Voilà pourquoi, de temps à autre, il lève le ton. Mais il n’a pas intérêt à déclencher une campagne, comme le montre la récente élection partielle dans Mississauga-Lakeshore. Sa candidate a récolté 4,9 % des votes. Encore pire que les 9,76 % d’appuis en 2021. Ça n’augure rien de bon pour la suite.

Ce n’est donc pas Justin Trudeau qui devrait s’inquiéter en entendant Jagmeet Singh. Ce sont plutôt les provinces.

M. Trudeau veut empiéter sur les pouvoirs des provinces, et M. Singh l’incite à s’y aventurer encore plus loin.

Le chef néo-démocrate reproche à M. Trudeau de ne pas payer les travailleurs de la santé plus de 25 $ l’heure et de ne pas avoir embauché 7500 médecins et infirmiers comme il l’avait promis en campagne.

Il semble aussi aveugle au risque de mauvaise gestion avec son programme dentaire. La vérificatrice générale vient d’étaler au grand jour les ratés de l’Agence du revenu pour gérer les allocations d’aide durant la pandémie, et l’histoire pourrait se répéter.

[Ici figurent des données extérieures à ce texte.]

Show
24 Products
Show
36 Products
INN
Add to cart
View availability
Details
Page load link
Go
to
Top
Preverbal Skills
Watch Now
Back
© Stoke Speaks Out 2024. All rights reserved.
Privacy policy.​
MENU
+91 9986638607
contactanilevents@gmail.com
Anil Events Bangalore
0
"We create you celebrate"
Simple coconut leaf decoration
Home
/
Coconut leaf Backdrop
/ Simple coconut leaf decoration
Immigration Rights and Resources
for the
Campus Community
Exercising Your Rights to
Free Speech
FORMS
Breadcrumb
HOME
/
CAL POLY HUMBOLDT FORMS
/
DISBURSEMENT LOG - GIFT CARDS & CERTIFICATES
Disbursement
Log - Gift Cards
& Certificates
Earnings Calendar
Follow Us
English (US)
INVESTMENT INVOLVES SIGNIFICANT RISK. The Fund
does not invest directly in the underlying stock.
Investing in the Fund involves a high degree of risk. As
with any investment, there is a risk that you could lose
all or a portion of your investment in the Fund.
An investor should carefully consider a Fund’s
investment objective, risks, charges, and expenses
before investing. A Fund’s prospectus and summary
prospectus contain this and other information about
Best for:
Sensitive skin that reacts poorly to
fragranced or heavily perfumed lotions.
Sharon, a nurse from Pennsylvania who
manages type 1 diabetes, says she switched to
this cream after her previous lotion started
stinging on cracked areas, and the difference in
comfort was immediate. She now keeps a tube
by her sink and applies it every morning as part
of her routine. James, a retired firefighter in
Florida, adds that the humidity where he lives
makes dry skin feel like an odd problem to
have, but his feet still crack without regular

C’est un problème de compétence, dans tous les sens du terme.

Selon la Constitution, la santé relève des provinces. Et en pratique, le fédéral obtient de mauvais résultats quand il s’y ingère. Une preuve parmi tant d’autres : le gaspillage de doses de vaccin pour la COVID-19 et la pénurie de médicaments antidouleur pour enfants.

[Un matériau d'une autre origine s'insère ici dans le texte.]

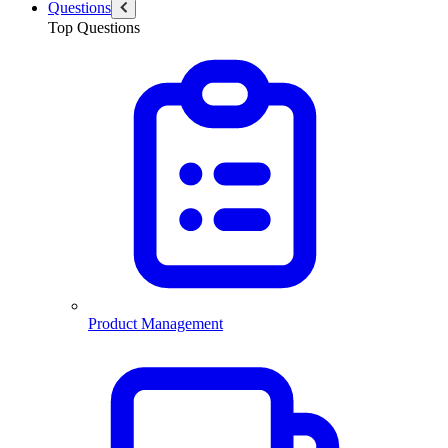
Questions
Top Questions
Product Management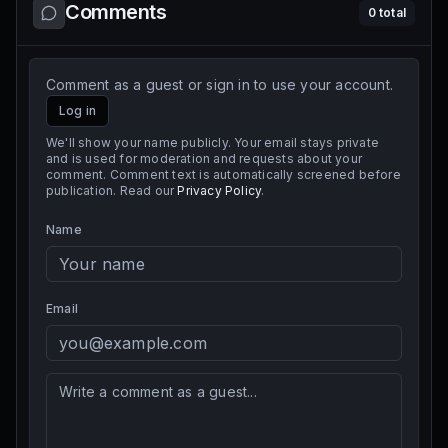
Comments
0
total
Comment as a guest or sign in to use your account.
Log in
We'll show your name publicly. Your email stays private
and is used for moderation and requests about your
comment. Comment text is automatically screened before
publication. Read our
Privacy Policy
.
Name
Email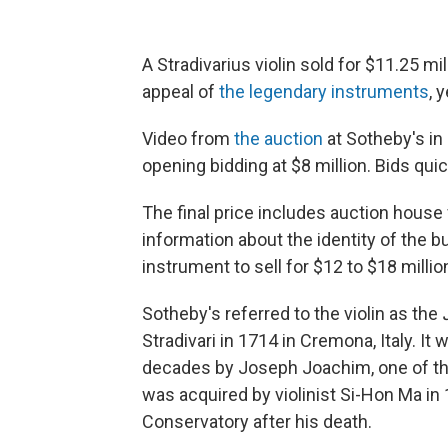
A Stradivarius violin sold for $11.25 mi
appeal of
the legendary instruments
, 
Video from
the auction
at Sotheby's in
opening bidding at $8 million. Bids quic
The final price includes auction house 
information about the identity of the 
instrument to sell for $12 to $18 millio
Sotheby's referred to the violin as the
Stradivari in 1714 in Cremona, Italy. I
decades by Joseph Joachim, one of the
was acquired by violinist Si-Hon Ma in
Conservatory after his death.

En ce sens, M. Singh est à la fois un allié et un adversaire des provinces. Il veut leur donner plus d’argent, mais aussi leur imposer plus de contraintes dictées par des fonctionnaires éloignés du terrain.

M. Trudeau boudera ses homologues tant qu’il n’y aura pas eu d’entente avec les ministres de la Santé sur la façon de dépenser l’argent. Mais ces derniers refusent – du moins, pour l’instant – de céder sans avoir reçu une garantie que le transfert sera augmenté.

Il est là, le nerf de la guerre. Avec son bluff électoral, M. Singh essaie de s’inviter au débat. Mais sa menace ne pèse pas beaucoup plus lourd que sa popularité.